Cullins returned to his charred dip and fractured chair, and his frustration was evident. Our gang had essentially used his Mona Lisa as toilet paper. When Scott asked what to do with the steaming bowl of Velveeta magma, his son offered to film him dumping it over his head as the start of a new viral philanthropy challenge. Needless to say, the boy’s sense of humor immediately earned him elite status in our group.
I fear that Auburn’s recent success has spawned Tigers of a different stripe clamoring aboard the bandwagon. In my five previous trips, including the year they won all the Tostitos, I have never seen such large crowds at the gates of the stadium. Several longtime Auburn ticket holders echoed this observation, and the delay cost my son the chance to see the new eagle fly onto the field.

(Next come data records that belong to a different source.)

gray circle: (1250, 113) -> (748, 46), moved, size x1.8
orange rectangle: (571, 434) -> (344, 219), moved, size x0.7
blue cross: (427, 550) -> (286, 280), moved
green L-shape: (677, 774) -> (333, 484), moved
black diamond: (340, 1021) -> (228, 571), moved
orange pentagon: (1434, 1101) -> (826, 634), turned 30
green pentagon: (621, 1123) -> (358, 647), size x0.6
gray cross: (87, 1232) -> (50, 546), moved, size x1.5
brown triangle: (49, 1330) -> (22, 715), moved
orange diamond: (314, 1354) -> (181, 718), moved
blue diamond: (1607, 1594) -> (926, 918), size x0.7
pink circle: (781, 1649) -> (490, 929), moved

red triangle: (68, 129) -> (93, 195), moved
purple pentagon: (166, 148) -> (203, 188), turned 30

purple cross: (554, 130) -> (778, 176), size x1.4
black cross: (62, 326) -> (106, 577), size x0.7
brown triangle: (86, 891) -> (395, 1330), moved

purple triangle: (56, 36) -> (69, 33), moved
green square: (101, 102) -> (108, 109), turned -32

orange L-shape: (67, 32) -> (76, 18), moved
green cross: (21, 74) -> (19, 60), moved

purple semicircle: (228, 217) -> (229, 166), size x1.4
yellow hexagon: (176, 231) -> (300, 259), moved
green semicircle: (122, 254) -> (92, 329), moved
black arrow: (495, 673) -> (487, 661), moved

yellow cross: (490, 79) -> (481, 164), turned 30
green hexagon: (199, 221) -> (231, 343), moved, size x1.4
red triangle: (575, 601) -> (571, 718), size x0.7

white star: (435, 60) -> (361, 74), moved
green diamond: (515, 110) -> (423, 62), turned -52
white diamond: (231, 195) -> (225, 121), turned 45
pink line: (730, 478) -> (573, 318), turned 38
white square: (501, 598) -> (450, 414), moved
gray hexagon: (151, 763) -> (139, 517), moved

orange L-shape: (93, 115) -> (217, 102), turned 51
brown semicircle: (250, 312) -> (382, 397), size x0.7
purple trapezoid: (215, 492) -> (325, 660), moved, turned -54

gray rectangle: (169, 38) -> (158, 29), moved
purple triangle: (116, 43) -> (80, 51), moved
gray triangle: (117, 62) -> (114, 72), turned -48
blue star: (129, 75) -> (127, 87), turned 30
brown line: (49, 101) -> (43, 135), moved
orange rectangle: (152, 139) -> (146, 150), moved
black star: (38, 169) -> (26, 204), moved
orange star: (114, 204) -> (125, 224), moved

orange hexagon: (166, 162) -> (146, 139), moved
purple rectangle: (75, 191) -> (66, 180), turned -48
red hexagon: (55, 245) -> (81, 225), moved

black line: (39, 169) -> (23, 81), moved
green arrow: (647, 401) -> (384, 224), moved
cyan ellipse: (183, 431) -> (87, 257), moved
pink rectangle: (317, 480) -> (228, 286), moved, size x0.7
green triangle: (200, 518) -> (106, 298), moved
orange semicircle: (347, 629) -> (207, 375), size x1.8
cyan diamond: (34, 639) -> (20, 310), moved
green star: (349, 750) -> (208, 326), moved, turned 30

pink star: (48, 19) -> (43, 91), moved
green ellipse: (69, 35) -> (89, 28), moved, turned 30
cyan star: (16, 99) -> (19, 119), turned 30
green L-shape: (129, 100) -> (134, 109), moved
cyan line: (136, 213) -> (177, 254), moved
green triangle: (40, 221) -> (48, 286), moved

The warm and welcoming fans are still there, including the lady behind us offering our children water and cool towels in the oppressive heat of the stadium. But her hospitality was drowned out by the jersey-wearing bros swilling Fireball and Coke in Section 37. These boys seemed to enjoy taunting the fans of a 3-9 team and yelling “DUUUUUUUUUUKE” after one of receiver D’haquille Williams nine receptions more than watching the game itself. This type of Tiger is usually found among the bayous of Louisiana, not the plains of Auburn.
The rest of the game went about as expected. Arkansas has improved since last season, playing a solid first half punctuated to earn the draw at Intermission. Our run game ate up yardage in chunks, but we still allowed too many big plays through the air. Once suspended Auburn quarterback Nick Marshall returned to the game from his smoke break, the Hogs simply couldn’t stop him.
When officials suspended the game in the fourth quarter due to lightning, Auburn had a 17-point lead, effectively putting the game out of reach before adding a final touchdown once play resumed. Very few fans stayed through the 90-minute weather delay until the final gun, and those who did are worthy of Tusk to Tail’s praise, including Craig, Chris, and Lawson May; Ryan Glen; Jeff and Hope Laman; Denver Peacock; and Mark Wagner. You are all true Razorbacks.
Even if Mark did burn the cheese dip and break a chair.